> [Your objective] Find the line containing "HOW TO USE (1093, 704)", then output it and every line after it through the end of the listing below, exactly as written.

> [Records for this task]
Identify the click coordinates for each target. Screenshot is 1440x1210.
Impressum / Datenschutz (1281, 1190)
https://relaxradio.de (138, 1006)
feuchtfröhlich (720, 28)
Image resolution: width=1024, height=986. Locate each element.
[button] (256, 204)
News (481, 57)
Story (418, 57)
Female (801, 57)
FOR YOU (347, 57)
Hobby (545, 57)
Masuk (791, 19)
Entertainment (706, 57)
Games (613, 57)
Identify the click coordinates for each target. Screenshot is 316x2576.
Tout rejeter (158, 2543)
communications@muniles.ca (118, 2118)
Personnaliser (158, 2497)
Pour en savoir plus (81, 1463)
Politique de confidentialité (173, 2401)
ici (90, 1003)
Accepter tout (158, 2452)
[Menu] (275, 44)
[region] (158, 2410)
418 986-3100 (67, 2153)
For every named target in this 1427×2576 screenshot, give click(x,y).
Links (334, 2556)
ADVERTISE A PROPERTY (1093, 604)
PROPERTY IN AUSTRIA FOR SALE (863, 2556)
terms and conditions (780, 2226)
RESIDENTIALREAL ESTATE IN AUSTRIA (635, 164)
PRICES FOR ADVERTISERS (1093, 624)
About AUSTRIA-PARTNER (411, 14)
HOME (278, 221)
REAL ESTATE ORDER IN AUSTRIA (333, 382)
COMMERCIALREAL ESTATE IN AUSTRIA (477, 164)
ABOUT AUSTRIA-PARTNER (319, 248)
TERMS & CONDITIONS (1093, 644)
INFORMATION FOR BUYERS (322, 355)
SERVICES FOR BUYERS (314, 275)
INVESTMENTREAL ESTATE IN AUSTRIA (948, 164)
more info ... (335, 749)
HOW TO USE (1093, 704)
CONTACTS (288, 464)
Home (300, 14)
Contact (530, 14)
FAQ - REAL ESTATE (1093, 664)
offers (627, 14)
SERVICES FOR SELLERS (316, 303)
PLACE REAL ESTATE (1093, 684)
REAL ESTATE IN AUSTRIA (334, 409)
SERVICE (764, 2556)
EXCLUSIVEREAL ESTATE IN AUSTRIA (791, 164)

> [Result of the exercise]
HOW TO USE (1093, 704)
CONTACTS (288, 464)
Home (300, 14)
Contact (530, 14)
FAQ - REAL ESTATE (1093, 664)
offers (627, 14)
SERVICES FOR SELLERS (316, 303)
PLACE REAL ESTATE (1093, 684)
REAL ESTATE IN AUSTRIA (334, 409)
SERVICE (764, 2556)
EXCLUSIVEREAL ESTATE IN AUSTRIA (791, 164)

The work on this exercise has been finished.